WORK TO BE COMPLETED ▸ A single number is all that's needed: how many lines in the data contain the string "reading".

(Beginning of INPUT MATERIAL)

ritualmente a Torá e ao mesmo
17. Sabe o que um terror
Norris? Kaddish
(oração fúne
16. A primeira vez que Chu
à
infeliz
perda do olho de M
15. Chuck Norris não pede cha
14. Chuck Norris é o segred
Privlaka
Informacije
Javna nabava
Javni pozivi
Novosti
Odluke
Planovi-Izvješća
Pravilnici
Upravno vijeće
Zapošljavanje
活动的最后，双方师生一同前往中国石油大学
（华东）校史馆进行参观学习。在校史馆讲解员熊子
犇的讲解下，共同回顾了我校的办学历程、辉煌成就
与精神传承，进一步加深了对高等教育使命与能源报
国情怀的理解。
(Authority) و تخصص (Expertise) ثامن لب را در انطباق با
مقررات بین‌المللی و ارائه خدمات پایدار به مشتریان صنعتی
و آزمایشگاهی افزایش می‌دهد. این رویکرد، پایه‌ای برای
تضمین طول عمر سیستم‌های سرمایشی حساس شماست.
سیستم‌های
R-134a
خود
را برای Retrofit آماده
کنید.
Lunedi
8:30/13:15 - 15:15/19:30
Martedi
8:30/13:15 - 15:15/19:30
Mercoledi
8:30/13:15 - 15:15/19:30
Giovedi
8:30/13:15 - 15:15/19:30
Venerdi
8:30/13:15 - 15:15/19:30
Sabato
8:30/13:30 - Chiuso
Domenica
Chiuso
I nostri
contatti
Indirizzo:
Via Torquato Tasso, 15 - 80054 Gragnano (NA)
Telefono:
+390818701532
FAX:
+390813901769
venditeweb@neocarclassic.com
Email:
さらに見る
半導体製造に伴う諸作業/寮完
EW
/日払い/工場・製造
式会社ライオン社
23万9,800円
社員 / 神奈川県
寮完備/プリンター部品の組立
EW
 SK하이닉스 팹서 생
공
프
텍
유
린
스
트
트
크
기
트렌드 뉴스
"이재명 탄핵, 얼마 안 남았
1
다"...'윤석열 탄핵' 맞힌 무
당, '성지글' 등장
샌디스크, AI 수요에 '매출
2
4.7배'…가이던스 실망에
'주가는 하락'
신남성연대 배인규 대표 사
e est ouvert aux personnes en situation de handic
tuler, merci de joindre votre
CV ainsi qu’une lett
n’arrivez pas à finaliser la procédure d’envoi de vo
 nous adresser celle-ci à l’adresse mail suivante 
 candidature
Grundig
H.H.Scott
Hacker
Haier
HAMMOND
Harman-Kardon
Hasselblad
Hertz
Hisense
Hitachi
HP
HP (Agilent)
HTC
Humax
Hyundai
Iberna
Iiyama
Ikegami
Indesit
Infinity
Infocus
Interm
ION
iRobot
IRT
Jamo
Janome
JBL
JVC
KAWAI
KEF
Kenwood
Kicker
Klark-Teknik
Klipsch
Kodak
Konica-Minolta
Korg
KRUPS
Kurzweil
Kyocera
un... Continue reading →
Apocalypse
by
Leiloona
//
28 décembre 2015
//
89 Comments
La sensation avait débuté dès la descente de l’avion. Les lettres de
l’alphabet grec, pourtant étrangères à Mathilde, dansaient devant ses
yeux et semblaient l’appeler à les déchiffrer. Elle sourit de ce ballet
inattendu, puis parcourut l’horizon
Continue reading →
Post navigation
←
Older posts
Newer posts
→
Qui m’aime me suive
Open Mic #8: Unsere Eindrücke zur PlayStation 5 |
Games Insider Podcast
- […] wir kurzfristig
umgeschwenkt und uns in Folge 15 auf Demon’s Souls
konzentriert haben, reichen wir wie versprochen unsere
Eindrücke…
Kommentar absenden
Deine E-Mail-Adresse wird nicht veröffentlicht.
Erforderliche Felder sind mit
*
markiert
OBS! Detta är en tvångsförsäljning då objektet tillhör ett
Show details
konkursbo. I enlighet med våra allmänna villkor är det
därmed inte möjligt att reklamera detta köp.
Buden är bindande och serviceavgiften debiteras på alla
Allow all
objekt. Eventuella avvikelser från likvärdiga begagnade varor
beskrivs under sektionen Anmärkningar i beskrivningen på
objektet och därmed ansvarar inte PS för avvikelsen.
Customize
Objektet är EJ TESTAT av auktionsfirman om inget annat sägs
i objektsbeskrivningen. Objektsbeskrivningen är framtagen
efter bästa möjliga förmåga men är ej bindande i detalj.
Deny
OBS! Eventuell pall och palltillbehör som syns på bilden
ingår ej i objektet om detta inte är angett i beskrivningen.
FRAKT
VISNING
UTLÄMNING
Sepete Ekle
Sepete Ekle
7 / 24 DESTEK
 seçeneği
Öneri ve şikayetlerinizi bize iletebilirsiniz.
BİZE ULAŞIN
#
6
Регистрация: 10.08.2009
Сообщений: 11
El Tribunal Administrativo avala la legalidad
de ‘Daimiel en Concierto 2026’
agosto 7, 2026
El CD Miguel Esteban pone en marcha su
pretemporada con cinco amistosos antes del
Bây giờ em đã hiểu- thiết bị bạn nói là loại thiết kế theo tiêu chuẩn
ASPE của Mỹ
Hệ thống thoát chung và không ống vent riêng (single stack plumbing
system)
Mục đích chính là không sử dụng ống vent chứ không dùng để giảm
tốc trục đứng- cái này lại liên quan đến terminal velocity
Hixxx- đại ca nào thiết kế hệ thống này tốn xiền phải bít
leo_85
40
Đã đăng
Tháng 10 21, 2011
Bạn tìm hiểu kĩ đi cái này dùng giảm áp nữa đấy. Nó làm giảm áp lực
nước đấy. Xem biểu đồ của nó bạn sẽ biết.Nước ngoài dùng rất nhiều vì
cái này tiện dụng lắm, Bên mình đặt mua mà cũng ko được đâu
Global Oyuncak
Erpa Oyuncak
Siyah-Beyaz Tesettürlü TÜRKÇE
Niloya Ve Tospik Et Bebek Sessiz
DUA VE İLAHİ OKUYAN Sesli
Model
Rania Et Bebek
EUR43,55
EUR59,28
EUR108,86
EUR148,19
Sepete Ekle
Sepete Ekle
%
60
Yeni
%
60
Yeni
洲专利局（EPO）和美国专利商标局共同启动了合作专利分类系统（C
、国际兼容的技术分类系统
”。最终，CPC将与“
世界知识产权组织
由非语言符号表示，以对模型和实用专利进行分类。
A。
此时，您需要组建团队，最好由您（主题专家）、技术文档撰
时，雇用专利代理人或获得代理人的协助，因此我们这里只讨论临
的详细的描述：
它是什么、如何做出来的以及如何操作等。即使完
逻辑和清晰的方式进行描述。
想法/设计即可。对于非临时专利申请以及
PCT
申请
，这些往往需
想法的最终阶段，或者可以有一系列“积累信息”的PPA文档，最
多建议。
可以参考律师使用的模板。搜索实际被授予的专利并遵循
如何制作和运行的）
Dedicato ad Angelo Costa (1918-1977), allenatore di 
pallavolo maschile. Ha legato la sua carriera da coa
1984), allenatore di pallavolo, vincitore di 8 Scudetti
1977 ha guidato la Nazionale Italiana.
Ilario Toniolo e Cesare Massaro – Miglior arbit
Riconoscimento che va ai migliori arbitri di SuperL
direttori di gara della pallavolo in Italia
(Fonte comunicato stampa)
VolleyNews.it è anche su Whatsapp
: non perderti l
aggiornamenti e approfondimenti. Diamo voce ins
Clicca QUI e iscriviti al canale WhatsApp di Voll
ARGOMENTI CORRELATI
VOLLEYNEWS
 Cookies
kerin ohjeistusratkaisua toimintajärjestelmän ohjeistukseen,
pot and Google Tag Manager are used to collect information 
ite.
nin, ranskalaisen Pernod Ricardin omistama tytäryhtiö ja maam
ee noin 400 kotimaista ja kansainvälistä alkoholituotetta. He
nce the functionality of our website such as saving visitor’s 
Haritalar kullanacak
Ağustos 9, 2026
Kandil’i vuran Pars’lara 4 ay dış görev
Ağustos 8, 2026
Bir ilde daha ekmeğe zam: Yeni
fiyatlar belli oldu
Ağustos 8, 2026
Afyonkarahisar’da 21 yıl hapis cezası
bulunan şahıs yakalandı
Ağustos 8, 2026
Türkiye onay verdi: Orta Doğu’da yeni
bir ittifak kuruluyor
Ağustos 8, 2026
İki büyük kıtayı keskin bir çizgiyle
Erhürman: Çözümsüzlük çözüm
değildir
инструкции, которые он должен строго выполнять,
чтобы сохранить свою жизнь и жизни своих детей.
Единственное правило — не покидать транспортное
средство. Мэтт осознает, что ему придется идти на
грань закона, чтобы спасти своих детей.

(End of INPUT MATERIAL)

TASK RESPONSE ▸ 2